> Exercise prompt
Please give back all the records exactly, but keep the pictures out.

> Records for processing
※

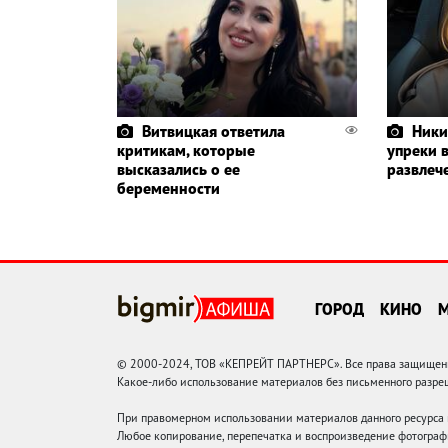
Витвицкая ответила
Ники
критикам, которые
упреки 
высказались о ее
развлеч
беременности
ГОРОД
КИНО
© 2000-2024, ТОВ «КЕПРЕЙТ ПАРТНЕРС». Все права защищены.
Какое-либо использование материалов без письменного раз
При правомерном использовании материалов данного ресурса
Любое копирование, перепечатка и воспроизведение фотограф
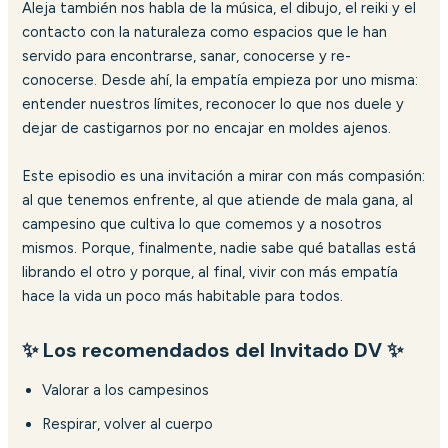
Aleja también nos habla de la música, el dibujo, el reiki y el
contacto con la naturaleza como espacios que le han
servido para encontrarse, sanar, conocerse y re-
conocerse. Desde ahí, la empatía empieza por uno misma:
entender nuestros límites, reconocer lo que nos duele y
dejar de castigarnos por no encajar en moldes ajenos.
Este episodio es una invitación a mirar con más compasión:
al que tenemos enfrente, al que atiende de mala gana, al
campesino que cultiva lo que comemos y a nosotros
mismos. Porque, finalmente, nadie sabe qué batallas está
librando el otro y porque, al final, vivir con más empatía
hace la vida un poco más habitable para todos.
✨ Los recomendados del Invitado DV ✨
Valorar a los campesinos
Respirar, volver al cuerpo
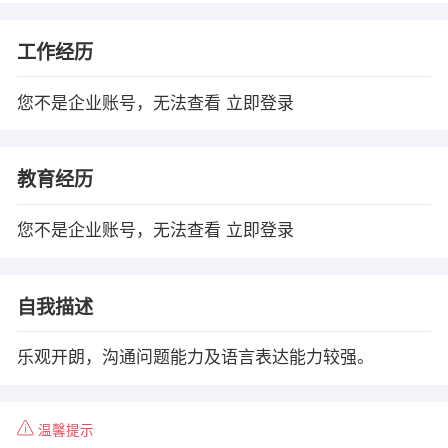
工作经历
您不是企业账号，无法查看
立即登录
教育经历
您不是企业账号，无法查看
立即登录
自我描述
乐观开朗，沟通问题能力及语言表达能力较强。
温馨提示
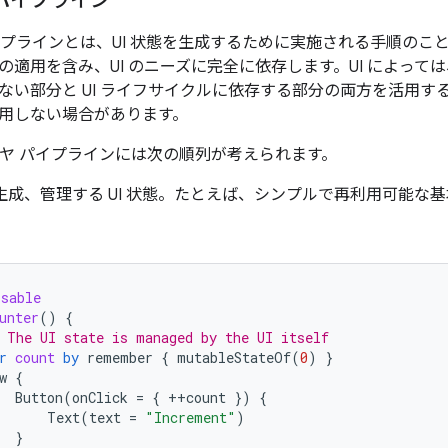
成パイプライン
パイプラインとは、UI 状態を生成するために実施される手順の
適用を含み、UI のニーズに完全に依存します。UI によっては
ない部分と UI ライフサイクルに依存する部分の両方を活用す
用しない場合があります。
レイヤ パイプラインには次の順列が考えられます。
が生成、管理する UI 状態。たとえば、シンプルで再利用可能
osable
unter
()
{
 The UI state is managed by the UI itself
r
count
by
remember
{
mutableStateOf
(
0
)
}
w
{
Button
(
onClick
=
{
++
count
})
{
Text
(
text
=
"Increment"
)
}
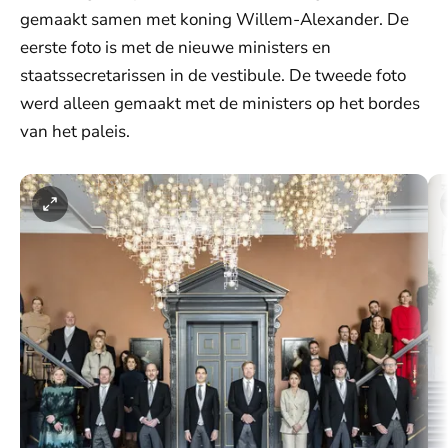
gemaakt samen met koning Willem-Alexander. De
eerste foto is met de nieuwe ministers en
staatssecretarissen in de vestibule. De tweede foto
werd alleen gemaakt met de ministers op het bordes
van het paleis.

※

> Result of the exercise
Витвицкая ответила
Ники
критикам, которые
упреки 
высказались о ее
развлеч
беременности
ГОРОД
КИНО
© 2000-2024, ТОВ «КЕПРЕЙТ ПАРТНЕРС». Все права защищены.
Какое-либо использование материалов без письменного раз
При правомерном использовании материалов данного ресурса
Любое копирование, перепечатка и воспроизведение фотограф
Aleja también nos habla de la música, el dibujo, el reiki y el
contacto con la naturaleza como espacios que le han
servido para encontrarse, sanar, conocerse y re-
conocerse. Desde ahí, la empatía empieza por uno misma:
entender nuestros límites, reconocer lo que nos duele y
dejar de castigarnos por no encajar en moldes ajenos.
Este episodio es una invitación a mirar con más compasión:
al que tenemos enfrente, al que atiende de mala gana, al
campesino que cultiva lo que comemos y a nosotros
mismos. Porque, finalmente, nadie sabe qué batallas está
librando el otro y porque, al final, vivir con más empatía
hace la vida un poco más habitable para todos.
✨ Los recomendados del Invitado DV ✨
Valorar a los campesinos
Respirar, volver al cuerpo
工作经历
您不是企业账号，无法查看
立即登录
教育经历
您不是企业账号，无法查看
立即登录
自我描述
乐观开朗，沟通问题能力及语言表达能力较强。
温馨提示
成パイプライン
パイプラインとは、UI 状態を生成するために実施される手順の
適用を含み、UI のニーズに完全に依存します。UI によっては
ない部分と UI ライフサイクルに依存する部分の両方を活用す
用しない場合があります。
レイヤ パイプラインには次の順列が考えられます。
が生成、管理する UI 状態。たとえば、シンプルで再利用可能
osable
unter
()
{
 The UI state is managed by the UI itself
r
count
by
remember
{
mutableStateOf
(
0
)
}
w
{
Button
(
onClick
=
{
++
count
})
{
Text
(
text
=
"Increment"
)
}
gemaakt samen met koning Willem-Alexander. De
eerste foto is met de nieuwe ministers en
staatssecretarissen in de vestibule. De tweede foto
werd alleen gemaakt met de ministers op het bordes
van het paleis.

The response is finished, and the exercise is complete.